--- START ---
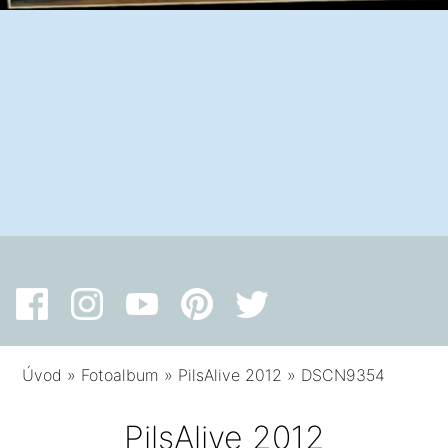
Úvod
»
Fotoalbum
»
PilsAlive 2012
»
DSCN9354
PilsAlive 2012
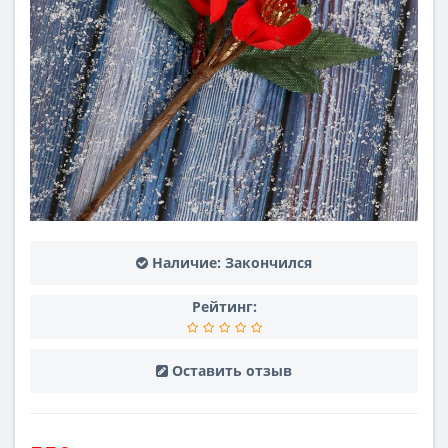
Наличие:
Закончился
Рейтинг:
Оставить отзыв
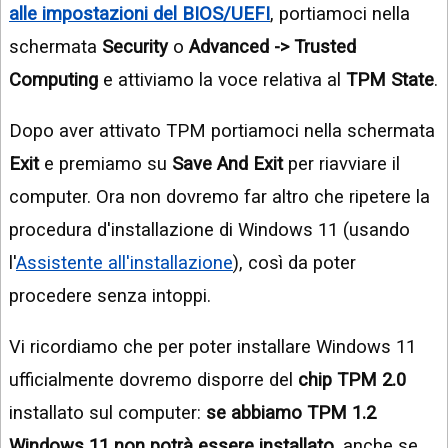
alle impostazioni del BIOS/UEFI
, portiamoci nella
schermata
Security
o
Advanced -> Trusted
Computing
e attiviamo la voce relativa al
TPM State
.
Dopo aver attivato TPM portiamoci nella schermata
Exit
e premiamo su
Save And Exit
per riavviare il
computer. Ora non dovremo far altro che ripetere la
procedura d'installazione di Windows 11 (usando
l'
Assistente all'installazione
), così da poter
procedere senza intoppi.
Vi ricordiamo che per poter installare Windows 11
ufficialmente dovremo disporre del
chip TPM 2.0
installato sul computer:
se abbiamo TPM 1.2
Windows 11 non potrà essere installato
, anche se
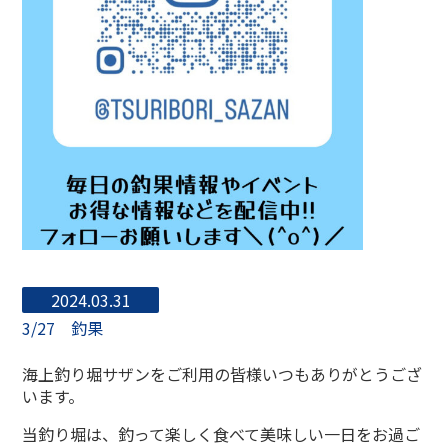
2024.03.31
3/27 釣果
海上釣り堀サザンをご利用の皆様いつもありがとうござ
います。
当釣り堀は、釣って楽しく食べて美味しい一日をお過ご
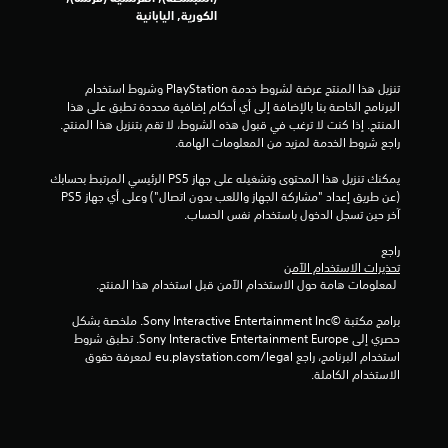
ا
الكورية, اليابانية
ل
ل
ع
ب
تنزيل هذا المنتج عرضة لشروط خدمة‫ PlayStation وشروط استخدام 
ة
البرنامج الخاصة بنا بالإضافة إلى أي أحكام إضافية محددة تطبق على هذا 
ب
المنتج. إذا كنت لا ترغب في قبول هذه الشروط، لا تقم بتنزيل هذا المنتج. 
د
راجع شروط الخدمة لمزيد من المعلومات الهامة.
و
ن
يمكنك تنزيل هذا المحتوى وتشغيله على جهاز PS5 الرئيسي المرتبط بحسابك 
ت
(عن طريق إعداد "مشاركة الجهاز واللعب بدون اتصال") وعلى أي جهاز PS5 
ش
آخر حين تسجل الدخول باستخدام نفس الحساب.
غ
ي
راجع 
ل
تحذيرات الاستخدام الآمن
ا
 لمعلومات هامة حول الاستخدام الآمن قبل استخدام هذا المنتج.
ه
ت
برامج مكتبة ©Sony Interactive Entertainment Inc. ملخصة بشكل 
ز
حصري إلى Sony Interactive Entertainment Europe. تطبق شروط 
ا
استخدام البرنامج، راجع eu.playstation.com/legal لمعرفة حقوق 
ز
الاستخدام الكاملة.
و
ح
د
ة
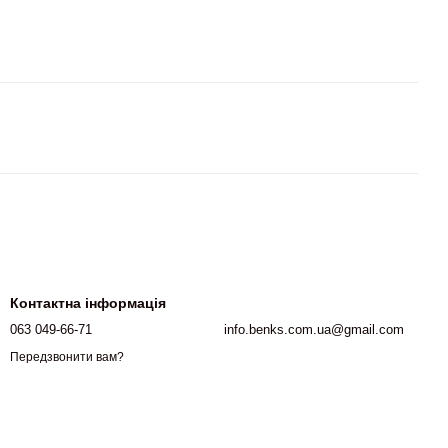
Контактна інформація
063 049-66-71
info.benks.com.ua@gmail.com
Передзвонити вам?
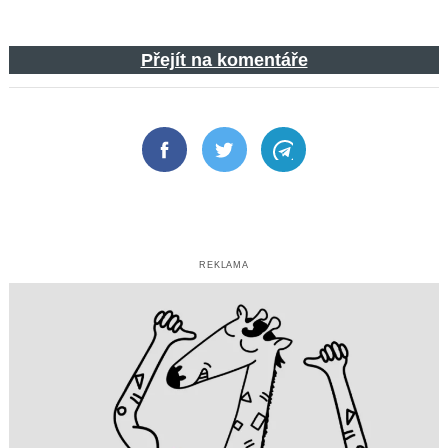
Přejít na komentáře
Facebook
Twitter
Telegram
REKLAMA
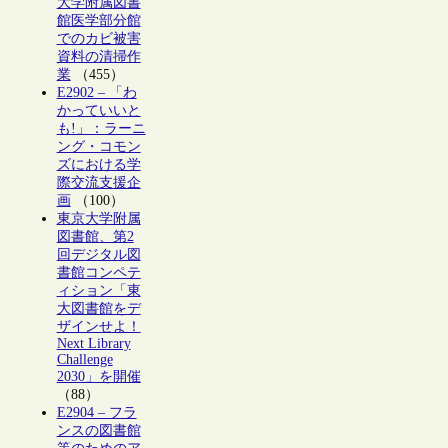
大学附属図書
館医学部分館
でのカビ被害
資料の清掃作
業
（455）
E2902 – 「わ
かっていいと
も!」：ラーニ
ング・コモン
ズにおける学
際交流支援企
画
（100）
東京大学附属
図書館、第2
回デジタル図
書館コンペテ
ィション「東
大図書館をデ
ザインせよ！
Next Library
Challenge
2030」を開催
（88）
E2904 – フラ
ンスの図書館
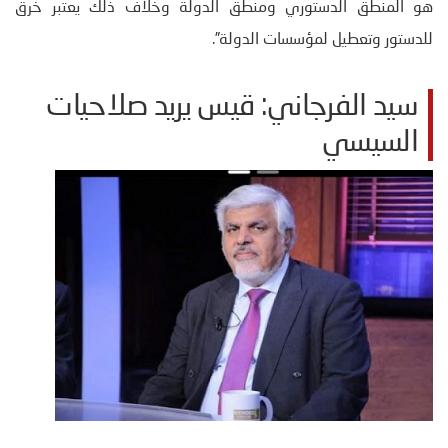
هو المنطق الدستوري ومنطق الدولة وخلاف ذلك يعتبر خرق
للدستور وتعطيل لمؤسسات الدولة”.
سيد الفرجاني: قيس يريد صلاحيات
السيسي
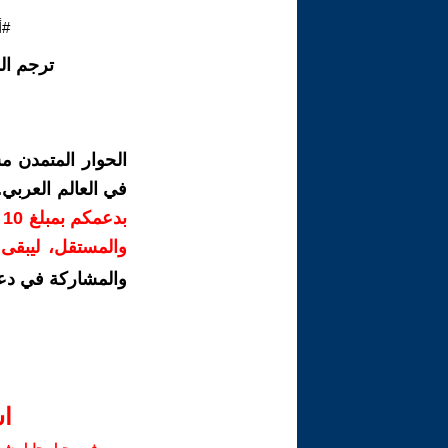
#أ
ترجم ال
الحوار المتمدن م
في العالم العربي
ب
والمستقل، ليبقى ص
والمشاركة في دع
ا‫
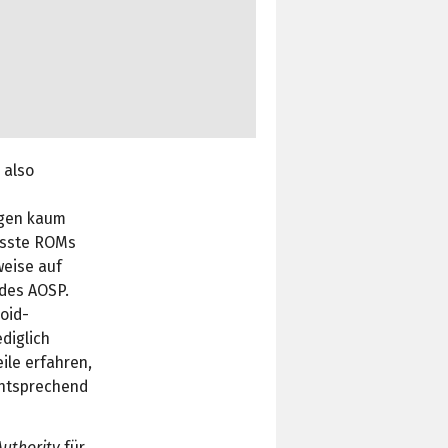
 also
ngen kaum
passte ROMs
weise auf
 des AOSP.
oid-
diglich
ile erfahren,
entsprechend
Authority
für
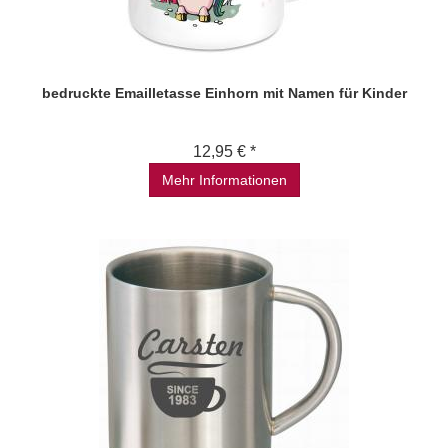
bedruckte Emailletasse Einhorn mit Namen für Kinder
12,95 € *
Mehr Informationen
--- END ---
Task prompt » Leave out the images and repeat the rest of the data word for word.

Expected answer »
Úvod
»
Fotoalbum
»
PilsAlive 2012
»
DSCN9354
PilsAlive 2012
Наличие:
Закончился
Рейтинг:
Оставить отзыв
alle impostazioni del BIOS/UEFI
, portiamoci nella
schermata
Security
o
Advanced -> Trusted
Computing
e attiviamo la voce relativa al
TPM State
.
Dopo aver attivato TPM portiamoci nella schermata
Exit
e premiamo su
Save And Exit
per riavviare il
computer. Ora non dovremo far altro che ripetere la
procedura d'installazione di Windows 11 (usando
l'
Assistente all'installazione
), così da poter
procedere senza intoppi.
Vi ricordiamo che per poter installare Windows 11
ufficialmente dovremo disporre del
chip TPM 2.0
installato sul computer:
se abbiamo TPM 1.2
Windows 11 non potrà essere installato
, anche se
2024.03.31
3/27 釣果
海上釣り堀サザンをご利用の皆様いつもありがとうござ
います。
当釣り堀は、釣って楽しく食べて美味しい一日をお過ご
ا
الكورية, اليابانية
ل
ل
ع
ب
تنزيل هذا المنتج عرضة لشروط خدمة‫ PlayStation وشروط استخدام 
ة
البرنامج الخاصة بنا بالإضافة إلى أي أحكام إضافية محددة تطبق على هذا 
ب
المنتج. إذا كنت لا ترغب في قبول هذه الشروط، لا تقم بتنزيل هذا المنتج. 
د
راجع شروط الخدمة لمزيد من المعلومات الهامة.
و
ن
يمكنك تنزيل هذا المحتوى وتشغيله على جهاز PS5 الرئيسي المرتبط بحسابك 
ت
(عن طريق إعداد "مشاركة الجهاز واللعب بدون اتصال") وعلى أي جهاز PS5 
ش
آخر حين تسجل الدخول باستخدام نفس الحساب.
غ
ي
راجع 
ل
تحذيرات الاستخدام الآمن
ا
 لمعلومات هامة حول الاستخدام الآمن قبل استخدام هذا المنتج.
ه
ت
برامج مكتبة ©Sony Interactive Entertainment Inc. ملخصة بشكل 
ز
حصري إلى Sony Interactive Entertainment Europe. تطبق شروط 
ا
استخدام البرنامج، راجع eu.playstation.com/legal لمعرفة حقوق 
ز
الاستخدام الكاملة.
و
ح
د
ة
Контактна інформація
063 049-66-71
info.benks.com.ua@gmail.com
Передзвонити вам?
Přejít na komentáře
Facebook
Twitter
Telegram
REKLAMA
大学附属図書
館医学部分館
でのカビ被害
資料の清掃作
業
（455）
E2902 – 「わ
かっていいと
も!」：ラーニ
ング・コモン
ズにおける学
際交流支援企
画
（100）
東京大学附属
図書館、第2
回デジタル図
書館コンペテ
ィション「東
大図書館をデ
ザインせよ！
Next Library
Challenge
2030」を開催
（88）
E2904 – フラ
ンスの図書館
هو المنطق الدستوري ومنطق الدولة وخلاف ذلك يعتبر خرق
للدستور وتعطيل لمؤسسات الدولة”.
سيد الفرجاني: قيس يريد صلاحيات
السيسي
#أ
ترجم ال
الحوار المتمدن م
في العالم العربي
ب
والمستقل، ليبقى ص
والمشاركة في دع
ا‫
 also
ngen kaum
passte ROMs
weise auf
 des AOSP.
oid-
diglich
ile erfahren,
entsprechend
Authority
für
bedruckte Emailletasse Einhorn mit Namen für Kinder
12,95 € *
Mehr Informationen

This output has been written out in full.